Graphics is a bit slow but everything gets drawn correctly.

This is with only USE_DMA enabled:

Some pixels in the text is missing and there’s other weird artefacts like that parts of graphics/text is drawn as an extra copy in the wrong place (like the text here).

This is with only LV_USE_GPU_STM32_DMA2D enabled:

Background is never drawn (probably why popups are leaving residue) and there’s a weird digital noise in the upper left corner of the screen. That digital noise is only visible when LV_USE_GPU_STM32_DMA2D
is enabled, it’s completely gone when I disable it.

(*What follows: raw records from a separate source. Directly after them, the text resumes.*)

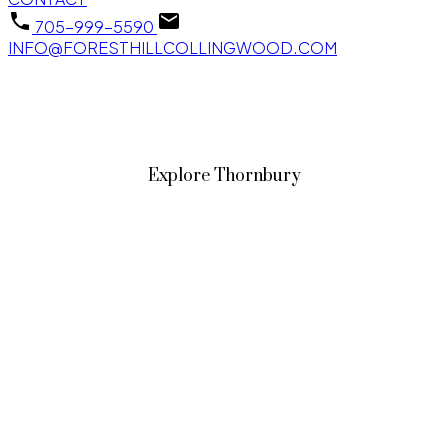
705-999-5590
INFO@FORESTHILLCOLLINGWOOD.COM
Explore Thornbury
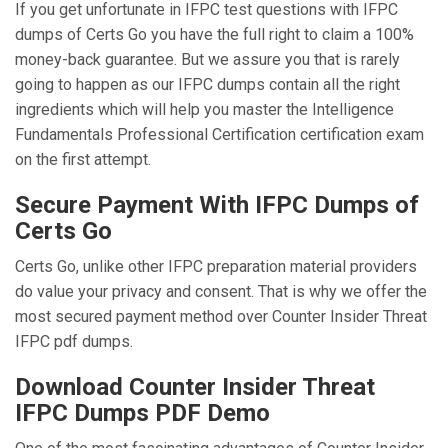
If you get unfortunate in IFPC test questions with IFPC
dumps of Certs Go you have the full right to claim a 100%
money-back guarantee. But we assure you that is rarely
going to happen as our IFPC dumps contain all the right
ingredients which will help you master the Intelligence
Fundamentals Professional Certification certification exam
on the first attempt.
Secure Payment With IFPC Dumps of
Certs Go
Certs Go, unlike other IFPC preparation material providers
do value your privacy and consent. That is why we offer the
most secured payment method over Counter Insider Threat
IFPC pdf dumps.
Download Counter Insider Threat
IFPC Dumps PDF Demo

With USE_DMA and LV_USE_GPU_STM32_DMA2D active the graphics is IMPRESSIVELY fast, so I’d really want to get this working.

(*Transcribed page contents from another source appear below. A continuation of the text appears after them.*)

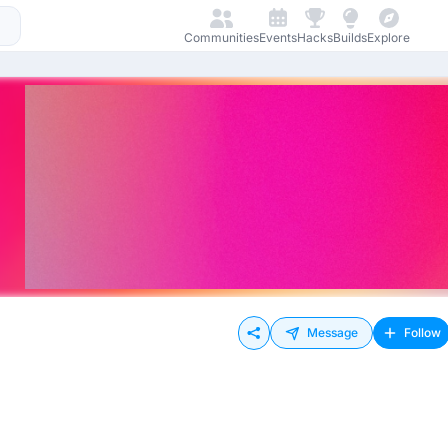
Communities
Events
Hacks
Builds
Explore
Message
Follow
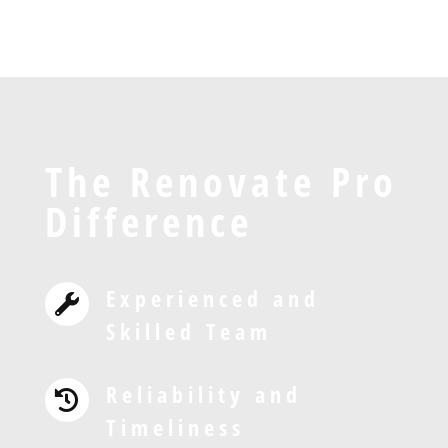
The Renovate Pro
Difference
Experienced and

Skilled Team
Reliability and

Timeliness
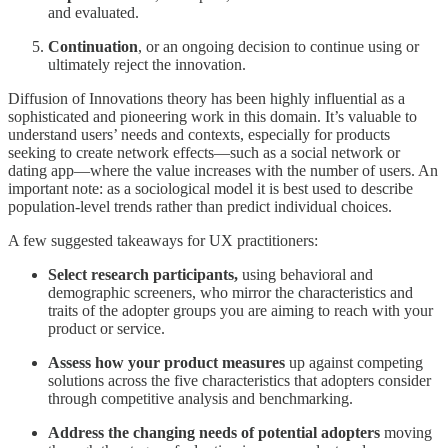
and evaluated.
Continuation
, or an ongoing decision to continue using or
ultimately reject the innovation.
Diffusion of Innovations theory has been highly influential as a
sophisticated and pioneering work in this domain. It’s valuable to
understand users’ needs and contexts, especially for products
seeking to create network effects—such as a social network or
dating app—where the value increases with the number of users. An
important note: as a sociological model it is best used to describe
population-level trends rather than predict individual choices.
A few suggested takeaways for UX practitioners:
Select research participants,
using behavioral and
demographic screeners, who mirror the characteristics and
traits of the adopter groups you are aiming to reach with your
product or service.
Assess how your product measures
up against competing
solutions across the five characteristics that adopters consider
through competitive analysis and benchmarking.
Address the changing needs of potential adopters
moving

Any tip or suggestion is welcome.

embeddedt · February 4, 2021, 5:07pm

Start with LV_USE_GPU_STM32_DMA2D off so that your code controls all of the DMA commands. Much simpler to debug.

The first potential problem I see is that you’re requesting word alignment when initializing DMA. If you are using 16-bit color, I believe you have to choose halfword alignment.

I also notice that in the F769 example project’s driver, the FIFO threshold is set to be 1/4 full instead of completely full. Not sure if that will help or not, but it is different from your driver.

Martin · February 5, 2021, 5:03pm

<Homer>D'oh!</>

Of course it should be HALFWORD! Thanks for that one, it solved one of the bugs; I don’t get the “shadows” and the HAL_DMA_PollForTransfer doesn’t return an error anymore. Improvement!

However, I still get lost bits so I’ll look into that example code of yours and see if that gives me any ideas.

In the pics above I’ve only run one DMA or the other, not both at the same time. Nothing really spectacular happens when I run both though, it just means that both bugs appear on top of each other.

Pondering changing the graphics to 32 bit instead of 16 bit and see if that solves anything. Might be worth wasting some RAM if that means that the DMAs works even though we only have 16 bits to the display. But that’ll have to wait until Wednesday or so, will get back with a report (and possibly a bug report? ).

robekras · February 5, 2021, 6:06pm

Doesn’t it need a call of invalidate_cache() (or SCB_CleanInvalidateDCache ()) when using DMA within the flush function?